Friday, February 3, 2012

October

This month was the month of trying new forms of healing. The shot I was on already was not working well enough to suppress the endometriosis, we decided to switch to a shot that would completely shut off my estrogen and send me into menopause... At age 15.

The first injection I had, was a little emotional. We talked about all the possible side effects, what I was to expect, and the doctor also said that this would be it. This was our last chance attempt at fixing all of these problems I was having. There was no cure for endometriosis, however there were several things I could do to suppress the pain. And other than a hysterectomy, this one of the last things I could do that would help me.

After one of the most painful shots I'd have to have every month from now on, all I wanted was the most supreme nachos I could imagine, so off to Amanda Fonda's my mom and I went! I saw the school on the way to the restaurant and broke down in tears. Every day having to look out the window, across the street at the school, was torture. That's the only place I wanted to be.

Through this entire experience, my mom has been a complete God send. I can't imagine how hard it must be to have to watch your child go through pain this severe or what a toll it takes on your life while you're at work and school, but through it all my mom has been my hero, taking care of me and doing anything she could for me.

The other thing we started in October was acupuncture, which I was scared to death of.
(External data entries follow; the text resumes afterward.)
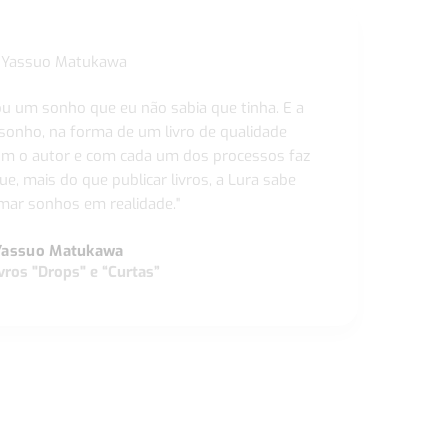
ou um sonho que eu não sabia que tinha. E a
 sonho, na forma de um livro de qualidade
com o autor e com cada um dos processos faz
ue, mais do que publicar livros, a Lura sabe
ar sonhos em realidade."
Yassuo Matukawa
vros "Drops" e “Curtas”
When you think needles, you don't think pain relief, you think IV's, getting blood drawn, pain... So having needles shoved into where I was hurting most didn't sound pleasant at all.

With a quickened heart beat and a body shaking like a leaf, I talked nervously through the painful car ride across town, but after the end of my first acupuncture session, I knew that I would be back time after time. The needles didn't give me any pain, in fact they relieved it more than any of my pain medication had, it was amazing.

Because it was still so hard for me to be up and around, I had to supplement going out and partying with friends, with fun things I could do while laying on the couch, that didn't cause me much pain. One of my new-found loves was scrap booking. For our sixth month anniversary, Nick bought me a big scrapbook filled with every single picture we had taken as a couple in our time together. Other than the pictures, he left the pages blank, so that when I was sitting at home alone with nothing to do, I could scrap book. For probably a month, all I did every day was scrapbook the past sixth months we had spent together. It was perfect.

While everyone was dressing up and planning to go out to multiple parties, I had planned to have a little movie night at home with my friends. And the weekend before Halloween, we went to the pumpkin patch to pick out the perfect pumpkins. It was a lot of walking and I couldn't partake in any of the activities there, but it was just what I needed. I loved it.

I ended up cancelling my party, and staying in to be with the ones that really mattered-- my family. And Nick... But at this point Nick was my family. We baked some fun snacks, watched scary movies, and spent the whole night together.

I guess this month, along with trying new things, I also learned that I had all the support I needed. The people who stood by me weren't necessarily the people I expected, but it didn't matter. They were all I had to lean on and they never left, even when everyone else did.

Even if my pain was still continuing, it was time for me to start focusing on the positives in life instead of wallowing in what was wrong with me.